Turkish Cypriots did in fact attempt a prison break operation, however it was exposed by British intelligence before it could be executed. A total of 217 Ottoman POWs died in detention, a number were killed while attempting to escape from the camp, while the majority fell victim to poor living conditions. The prisoners received meals consisting of mashed and boiled marrow, bread made from barley flour, carob and olives. According to eyewitness accounts they were dressed in ragged clothing and did not possess shoes. They spent their free time creating improvised trench art, such as prayer beads made of olive seeds and wooden cigarette boxes. A number of prisoners were conscripted into labor units that performed stevedoring. Following the end of the war some chose to stay on the island while the rest were repatriated in February 1920.

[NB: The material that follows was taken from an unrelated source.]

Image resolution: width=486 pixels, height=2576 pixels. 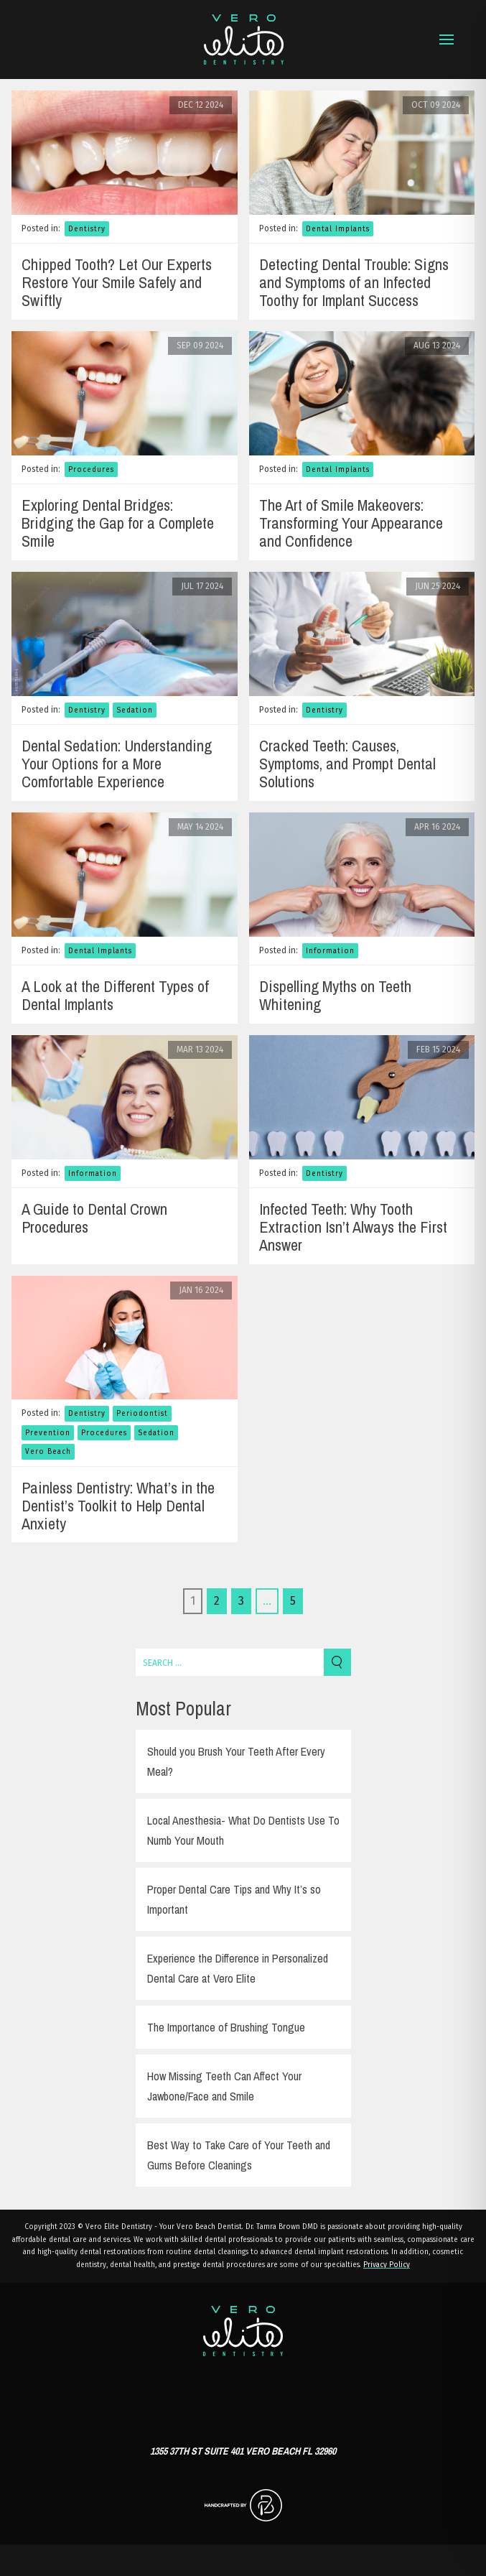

On 14 November 1920, the remnants of Pyotr Wrangel's Anti-Bolshevik White Army evacuated their last stronghold in Russia. A few hundred of those refugees
of the Russian Civil War, traveled to Karaolos through Istanbul, settling in 20 huts previously used by the Ottoman POWs. Most departed from Cyprus a year later, while a few settled on the island permanently. In 1946, Karaolos became part of the system of Cyprus internment camps intended to prevent Jewish refugees from settling in Mandatory Palestine, with 30,000 being housed in the wider Famagusta region. Karaolos incorporated Camps 55, 60, 61, 62 and 63, consisting of army tents and a few Nissen huts. A number of internees managed to escape through a tunnel with the assistance of Jewish resistance organizations and local sympathizers from AKEL. From November 1946 to the time of the Israeli Declaration of Independence in May 1948, Cyprus detainees were allowed into Palestine at a rate of 750 people per month. On January 24, 1949, the British began sending these detainees to Israel, with the last of them departing for Israel on February 11, 1949.